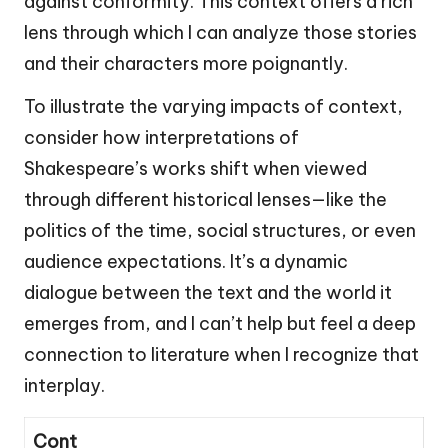
against conformity. This context offers a rich
lens through which I can analyze those stories
and their characters more poignantly.
To illustrate the varying impacts of context,
consider how interpretations of
Shakespeare’s works shift when viewed
through different historical lenses—like the
politics of the time, social structures, or even
audience expectations. It’s a dynamic
dialogue between the text and the world it
emerges from, and I can’t help but feel a deep
connection to literature when I recognize that
interplay.
Cont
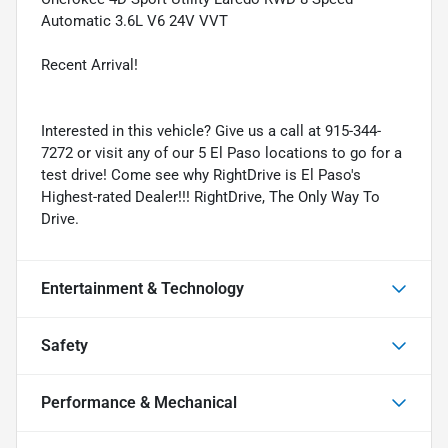
Automatic 3.6L V6 24V VVT
Recent Arrival!
Interested in this vehicle? Give us a call at 915-344-
7272 or visit any of our 5 El Paso locations to go for a
test drive! Come see why RightDrive is El Paso's
Highest-rated Dealer!!! RightDrive, The Only Way To
Drive.
Entertainment & Technology
Safety
Performance & Mechanical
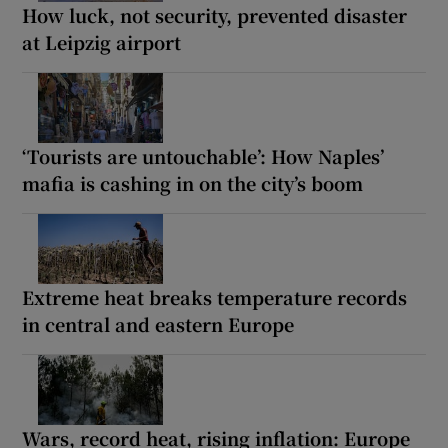
How luck, not security, prevented disaster
at Leipzig airport
‘Tourists are untouchable’: How Naples’
mafia is cashing in on the city’s boom
Extreme heat breaks temperature records
in central and eastern Europe
Wars, record heat, rising inflation: Europe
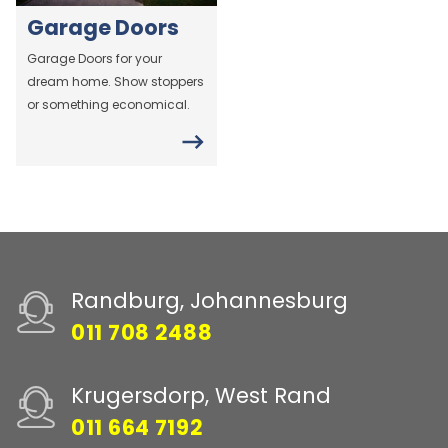
Garage Doors
Garage Doors for your
dream home. Show stoppers
or something economical.
Randburg, Johannesburg
011 708 2488
Krugersdorp, West Rand
011 664 7192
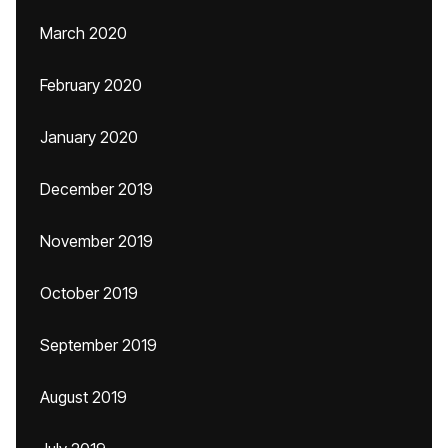
March 2020
February 2020
January 2020
December 2019
November 2019
October 2019
September 2019
August 2019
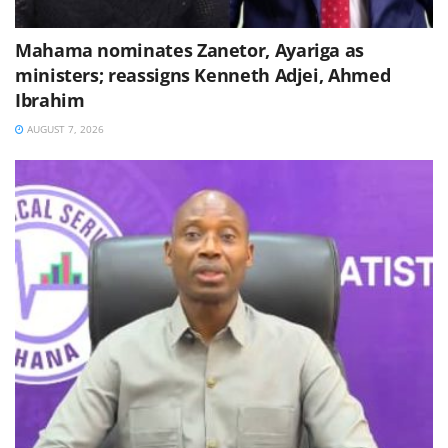
Mahama nominates Zanetor, Ayariga as
ministers; reassigns Kenneth Adjei, Ahmed
Ibrahim
AUGUST 7, 2026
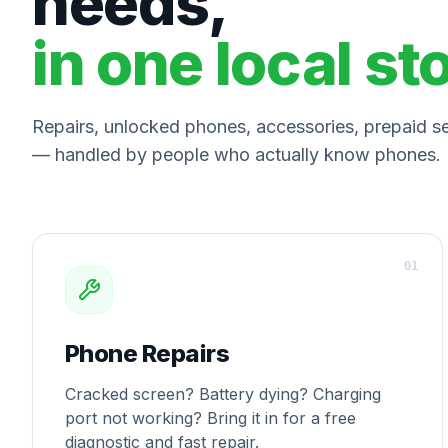
needs,
in one local st
Repairs, unlocked phones, accessories, prepaid ser
— handled by people who actually know phones.
0
1
Phone Repairs
Cracked screen? Battery dying? Charging
port not working? Bring it in for a free
diagnostic and fast repair.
──────────
Prompt: In the entries above, find the line with "through different historical lenses—like the" and the line with "untouchable’: How Naples’". Return exactly those lines and all the ones between them, pictures excluded.

Solution for this task:
through different historical lenses—like the
politics of the time, social structures, or even
audience expectations. It’s a dynamic
dialogue between the text and the world it
emerges from, and I can’t help but feel a deep
connection to literature when I recognize that
interplay.
Cont
Automatic 3.6L V6 24V VVT
Recent Arrival!
Interested in this vehicle? Give us a call at 915-344-
7272 or visit any of our 5 El Paso locations to go for a
test drive! Come see why RightDrive is El Paso's
Highest-rated Dealer!!! RightDrive, The Only Way To
Drive.
Entertainment & Technology
Safety
Performance & Mechanical
How luck, not security, prevented disaster
at Leipzig airport
‘Tourists are untouchable’: How Naples’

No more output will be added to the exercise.